* **TASK INSTRUCTIONS**:
Determine how many lines below hold the string "Stables". Reply with the number alone.

* **DATA**:
• • •

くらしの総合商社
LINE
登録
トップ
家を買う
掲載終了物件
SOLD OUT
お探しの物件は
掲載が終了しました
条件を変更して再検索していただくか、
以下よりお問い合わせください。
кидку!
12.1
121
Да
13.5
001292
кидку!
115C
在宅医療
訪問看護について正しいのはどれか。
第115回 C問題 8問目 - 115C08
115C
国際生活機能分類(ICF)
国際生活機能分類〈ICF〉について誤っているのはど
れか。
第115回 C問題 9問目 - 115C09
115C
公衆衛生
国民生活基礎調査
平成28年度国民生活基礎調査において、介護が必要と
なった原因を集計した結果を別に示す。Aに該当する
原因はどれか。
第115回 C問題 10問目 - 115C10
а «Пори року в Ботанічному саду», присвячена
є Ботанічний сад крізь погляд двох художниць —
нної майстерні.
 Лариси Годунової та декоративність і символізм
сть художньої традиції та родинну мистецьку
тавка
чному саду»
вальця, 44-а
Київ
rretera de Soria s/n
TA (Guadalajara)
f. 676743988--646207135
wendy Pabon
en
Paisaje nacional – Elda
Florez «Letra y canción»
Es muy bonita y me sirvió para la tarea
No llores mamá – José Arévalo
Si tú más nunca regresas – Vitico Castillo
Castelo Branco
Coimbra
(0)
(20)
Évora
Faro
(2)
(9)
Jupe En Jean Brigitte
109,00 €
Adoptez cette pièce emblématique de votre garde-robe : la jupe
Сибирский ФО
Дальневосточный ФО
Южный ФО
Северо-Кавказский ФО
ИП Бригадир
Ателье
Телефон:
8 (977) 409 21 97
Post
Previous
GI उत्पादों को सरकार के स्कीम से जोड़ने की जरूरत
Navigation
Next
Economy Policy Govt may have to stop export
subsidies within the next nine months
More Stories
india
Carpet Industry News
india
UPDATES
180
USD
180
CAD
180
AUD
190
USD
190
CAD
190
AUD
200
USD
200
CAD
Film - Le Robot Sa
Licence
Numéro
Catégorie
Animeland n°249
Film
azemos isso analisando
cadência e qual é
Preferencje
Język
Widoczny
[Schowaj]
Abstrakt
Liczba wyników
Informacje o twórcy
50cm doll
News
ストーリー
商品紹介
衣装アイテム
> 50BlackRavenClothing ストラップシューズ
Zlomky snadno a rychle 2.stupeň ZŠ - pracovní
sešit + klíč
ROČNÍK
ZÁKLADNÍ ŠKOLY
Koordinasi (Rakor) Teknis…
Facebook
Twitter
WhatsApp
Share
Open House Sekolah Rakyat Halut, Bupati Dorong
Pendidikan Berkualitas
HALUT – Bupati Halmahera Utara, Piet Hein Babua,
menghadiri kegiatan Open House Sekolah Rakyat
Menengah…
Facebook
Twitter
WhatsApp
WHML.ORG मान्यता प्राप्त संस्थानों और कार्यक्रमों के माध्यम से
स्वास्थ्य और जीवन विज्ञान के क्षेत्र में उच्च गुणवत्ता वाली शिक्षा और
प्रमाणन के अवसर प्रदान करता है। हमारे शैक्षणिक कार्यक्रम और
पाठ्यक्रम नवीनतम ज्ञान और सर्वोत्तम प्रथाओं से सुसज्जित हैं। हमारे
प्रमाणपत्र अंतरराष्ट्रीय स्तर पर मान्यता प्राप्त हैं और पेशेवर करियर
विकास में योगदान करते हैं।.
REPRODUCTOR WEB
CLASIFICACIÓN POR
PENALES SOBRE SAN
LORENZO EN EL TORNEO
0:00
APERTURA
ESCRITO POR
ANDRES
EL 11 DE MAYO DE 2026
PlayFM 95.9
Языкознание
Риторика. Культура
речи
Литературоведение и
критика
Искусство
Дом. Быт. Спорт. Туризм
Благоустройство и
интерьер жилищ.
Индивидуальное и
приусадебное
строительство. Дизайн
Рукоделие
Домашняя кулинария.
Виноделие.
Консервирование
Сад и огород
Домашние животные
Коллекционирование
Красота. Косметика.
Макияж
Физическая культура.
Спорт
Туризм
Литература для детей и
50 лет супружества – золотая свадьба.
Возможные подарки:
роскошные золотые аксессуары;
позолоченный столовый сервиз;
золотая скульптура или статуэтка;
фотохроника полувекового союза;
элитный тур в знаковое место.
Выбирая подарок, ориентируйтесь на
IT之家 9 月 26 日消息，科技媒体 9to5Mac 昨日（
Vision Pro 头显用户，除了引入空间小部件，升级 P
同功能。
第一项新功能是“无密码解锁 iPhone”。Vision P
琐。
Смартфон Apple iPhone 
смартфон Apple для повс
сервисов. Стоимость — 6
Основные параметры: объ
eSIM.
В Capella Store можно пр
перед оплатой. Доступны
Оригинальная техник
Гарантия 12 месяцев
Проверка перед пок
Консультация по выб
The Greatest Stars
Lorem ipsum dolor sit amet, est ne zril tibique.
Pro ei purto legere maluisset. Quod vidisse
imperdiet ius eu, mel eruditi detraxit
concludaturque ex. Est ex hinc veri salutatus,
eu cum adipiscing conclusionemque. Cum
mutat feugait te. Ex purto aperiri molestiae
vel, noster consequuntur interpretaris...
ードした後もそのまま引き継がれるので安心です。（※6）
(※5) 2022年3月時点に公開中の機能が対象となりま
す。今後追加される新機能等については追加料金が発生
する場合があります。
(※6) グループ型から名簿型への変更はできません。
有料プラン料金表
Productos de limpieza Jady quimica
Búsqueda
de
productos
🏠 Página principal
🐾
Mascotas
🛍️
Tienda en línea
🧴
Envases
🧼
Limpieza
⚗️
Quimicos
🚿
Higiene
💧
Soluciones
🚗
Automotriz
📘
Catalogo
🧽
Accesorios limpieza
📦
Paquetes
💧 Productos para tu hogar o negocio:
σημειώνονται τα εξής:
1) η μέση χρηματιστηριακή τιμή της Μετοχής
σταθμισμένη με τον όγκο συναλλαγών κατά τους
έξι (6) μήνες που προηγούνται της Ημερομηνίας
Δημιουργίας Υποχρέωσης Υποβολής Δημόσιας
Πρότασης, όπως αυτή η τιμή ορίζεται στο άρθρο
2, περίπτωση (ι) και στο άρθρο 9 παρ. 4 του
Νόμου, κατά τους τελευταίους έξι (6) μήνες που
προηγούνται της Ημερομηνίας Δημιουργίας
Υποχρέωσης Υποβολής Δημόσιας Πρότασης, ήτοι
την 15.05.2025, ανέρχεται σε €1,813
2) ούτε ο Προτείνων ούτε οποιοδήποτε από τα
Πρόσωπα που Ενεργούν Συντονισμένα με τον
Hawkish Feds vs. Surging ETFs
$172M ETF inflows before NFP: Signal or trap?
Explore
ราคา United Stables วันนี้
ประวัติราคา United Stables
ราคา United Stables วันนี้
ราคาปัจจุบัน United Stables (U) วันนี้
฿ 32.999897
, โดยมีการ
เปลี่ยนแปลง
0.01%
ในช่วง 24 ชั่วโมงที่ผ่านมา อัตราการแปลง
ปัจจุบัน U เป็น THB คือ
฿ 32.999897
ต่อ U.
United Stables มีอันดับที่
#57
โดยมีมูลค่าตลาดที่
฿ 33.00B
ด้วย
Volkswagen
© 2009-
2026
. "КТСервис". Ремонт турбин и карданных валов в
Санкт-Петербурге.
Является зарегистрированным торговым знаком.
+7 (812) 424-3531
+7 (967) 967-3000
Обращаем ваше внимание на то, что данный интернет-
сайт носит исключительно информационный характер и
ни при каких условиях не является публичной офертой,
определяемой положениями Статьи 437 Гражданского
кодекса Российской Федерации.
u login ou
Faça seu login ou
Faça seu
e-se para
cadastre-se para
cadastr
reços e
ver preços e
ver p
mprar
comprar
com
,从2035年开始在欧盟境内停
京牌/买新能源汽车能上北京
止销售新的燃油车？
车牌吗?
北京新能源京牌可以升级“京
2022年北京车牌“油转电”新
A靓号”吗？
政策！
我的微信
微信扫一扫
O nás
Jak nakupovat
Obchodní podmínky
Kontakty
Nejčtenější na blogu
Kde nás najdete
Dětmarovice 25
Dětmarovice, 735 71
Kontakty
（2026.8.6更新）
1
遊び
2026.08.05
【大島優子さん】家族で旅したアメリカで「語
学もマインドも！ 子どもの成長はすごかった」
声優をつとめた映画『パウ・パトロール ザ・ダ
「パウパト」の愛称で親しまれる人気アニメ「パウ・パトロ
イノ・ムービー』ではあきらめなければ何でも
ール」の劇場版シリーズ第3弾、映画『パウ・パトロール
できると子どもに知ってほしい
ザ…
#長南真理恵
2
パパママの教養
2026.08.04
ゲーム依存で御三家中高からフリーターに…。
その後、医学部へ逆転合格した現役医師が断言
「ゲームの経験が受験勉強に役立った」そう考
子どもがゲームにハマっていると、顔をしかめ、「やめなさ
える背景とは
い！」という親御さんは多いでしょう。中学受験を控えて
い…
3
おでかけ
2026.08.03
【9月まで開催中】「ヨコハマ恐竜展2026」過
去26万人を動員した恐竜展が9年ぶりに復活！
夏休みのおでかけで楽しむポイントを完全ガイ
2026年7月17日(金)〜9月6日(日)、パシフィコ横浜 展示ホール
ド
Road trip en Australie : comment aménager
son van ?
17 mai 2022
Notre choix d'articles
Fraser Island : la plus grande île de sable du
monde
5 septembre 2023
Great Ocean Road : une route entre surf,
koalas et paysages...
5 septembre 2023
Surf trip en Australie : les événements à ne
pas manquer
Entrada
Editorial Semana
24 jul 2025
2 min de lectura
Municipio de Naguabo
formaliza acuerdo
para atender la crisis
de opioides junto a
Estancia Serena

• • •

* **SOLUTION FOR THIS EXERCISE**:
5